Preliminary February inflation data from France, Germany and the euro zone, among others, this week could help underscore, or challenge, such expectations.
Current market pricing expects euro zone interest rates to peak around 3.8% late this year, and a market gauge of long-term euro zone inflation expectations rose to a new nine-month high of 2.48% on Monday.
This helped send Germany's benchmark 10-year yield to as high as 2.591%, its most since July 2011, It was last up 5 basis points (bps) at 2.579%.
Germany's inflation-sensitive two-year yield hit 3.077%, its highest since 2008.
Bond yields in developed markets around the world have been rising steadily in recent weeks as data shows inflation is proving harder to bring down, which is fuelling expectations of more central bank rate increases.
European economic sentiment data on Monday showed a slight decline this month, but ING analysts said: "The inflation outlook from the survey is a mixed bag with continued high services inflation in the making, but goods inflation is set to drop from here."

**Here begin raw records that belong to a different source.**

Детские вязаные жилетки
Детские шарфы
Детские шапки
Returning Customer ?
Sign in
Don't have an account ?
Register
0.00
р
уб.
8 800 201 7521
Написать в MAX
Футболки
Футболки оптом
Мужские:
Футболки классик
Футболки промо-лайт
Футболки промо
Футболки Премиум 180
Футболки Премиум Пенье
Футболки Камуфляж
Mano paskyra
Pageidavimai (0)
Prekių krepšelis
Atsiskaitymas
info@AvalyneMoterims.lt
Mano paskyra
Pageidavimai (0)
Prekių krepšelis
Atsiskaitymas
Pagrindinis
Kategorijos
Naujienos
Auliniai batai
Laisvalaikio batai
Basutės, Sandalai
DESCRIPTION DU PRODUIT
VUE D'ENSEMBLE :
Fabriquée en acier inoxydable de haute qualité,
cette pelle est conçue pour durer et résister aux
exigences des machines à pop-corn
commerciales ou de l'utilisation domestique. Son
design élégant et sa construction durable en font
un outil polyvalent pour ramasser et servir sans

Higher-than-expected U.S. personal consumption expenditure last Friday also showed the world's largest economy is proving resilient and inflation is stickier than had been hoped at the start of this year.

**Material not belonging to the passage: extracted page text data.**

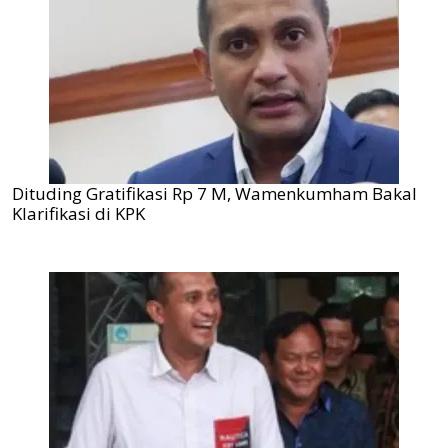
Dituding Gratifikasi Rp 7 M, Wamenkumham Bakal
Klarifikasi di KPK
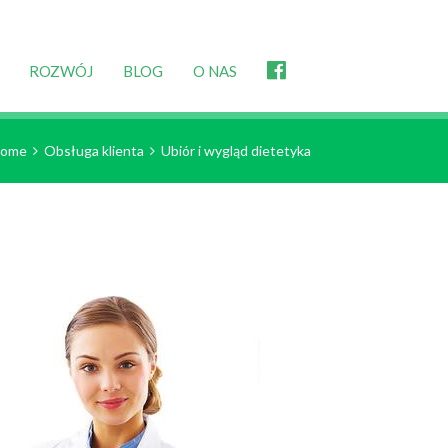
ROZWÓJ
BLOG
O NAS
ome
Obsługa klienta
Ubiór i wygląd dietetyka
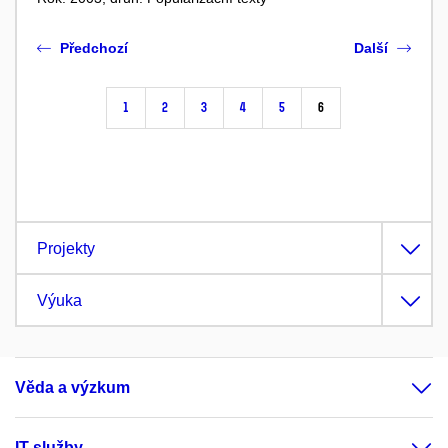
Předchozí
Další
1
2
3
4
5
6
Projekty
Výuka
Věda a výzkum
IT služby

The U.S. two-year yield has risen around 60 bps in February and the rise in U.S. yields has also spilled over into European markets. The German two-year yield has risen more than 40 basis points so far this month, while the Italian two-year yield has risen 38 bps.
Flash inflation data, due this week from France on Tuesday, Germany on Wednesday and Italy and the euro area on Thursday, will be the latest indicators about the speed of price increases in Europe.

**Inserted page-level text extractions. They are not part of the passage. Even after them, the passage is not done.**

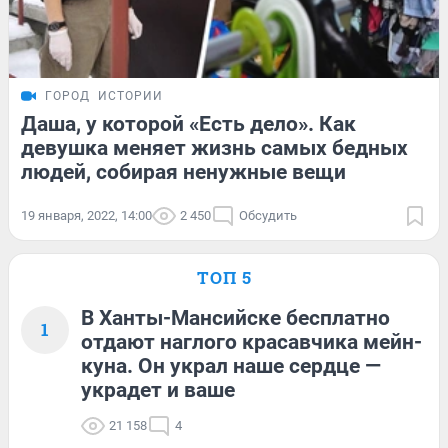
ГОРОД
ИСТОРИИ
Даша, у которой «Есть дело». Как
девушка меняет жизнь самых бедных
людей, собирая ненужные вещи
19 января, 2022, 14:00
2 450
Обсудить
ТОП 5
В Ханты-Мансийске бесплатно
1
отдают наглого красавчика мейн-
куна. Он украл наше сердце —
украдет и ваше
21 158
4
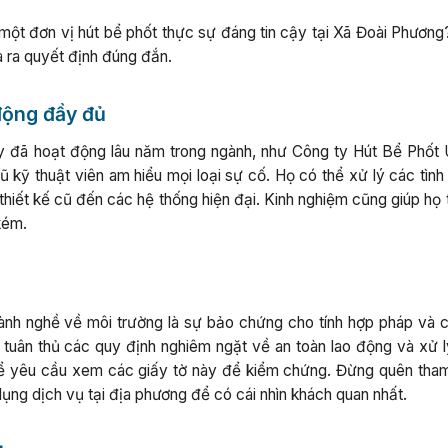
 một đơn vị hút bể phốt thực sự đáng tin cậy tại Xã Đoài Phương
a ra quyết định đúng đắn.
động đầy đủ
y đã hoạt động lâu năm trong ngành, như Công ty Hút Bể Phốt 
 kỹ thuật viên am hiểu mọi loại sự cố. Họ có thể xử lý các tình
hiết kế cũ đến các hệ thống hiện đại. Kinh nghiệm cũng giúp họ 
kém.
ành nghề về môi trường là sự bảo chứng cho tính hợp pháp và 
tuân thủ các quy định nghiêm ngặt về an toàn lao động và xử l
hể yêu cầu xem các giấy tờ này để kiểm chứng. Đừng quên tha
ụng dịch vụ tại địa phương để có cái nhìn khách quan nhất.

The figures follow last week's revision upwards to euro zone core inflation data, which caused UBS to increase its 2023 core inflation forecast to an average of 4.2% from 3.9% previously, potentially leading to more interest rate increases.
"Our current baseline foresees the (European Central Bank) delivering a 50 bp hike to 3% on 16 March, followed by a 25 bp hike to a terminal rate of 3.25% in May. However, even before the January inflation data we saw the risk as skewed to the upside (i.e. more/larger hikes)," they said.
"In our view, the details of the January inflation release further reinforce the upside risk."
There are also plenty of ECB policymakers due to speak this week, with remarks about the rate outlook likely.
Spanish central bank governor Pablo Hernandez de Cos and ECB chief economist Philip Lane are up on Monday.
Italian bonds, the benchmark for the European periphery,
performed a little better on the day than their German
counterparts.
The two-year yield was down 3 bps at 3.633% having hit 3.681% on Friday, its highest since 2012.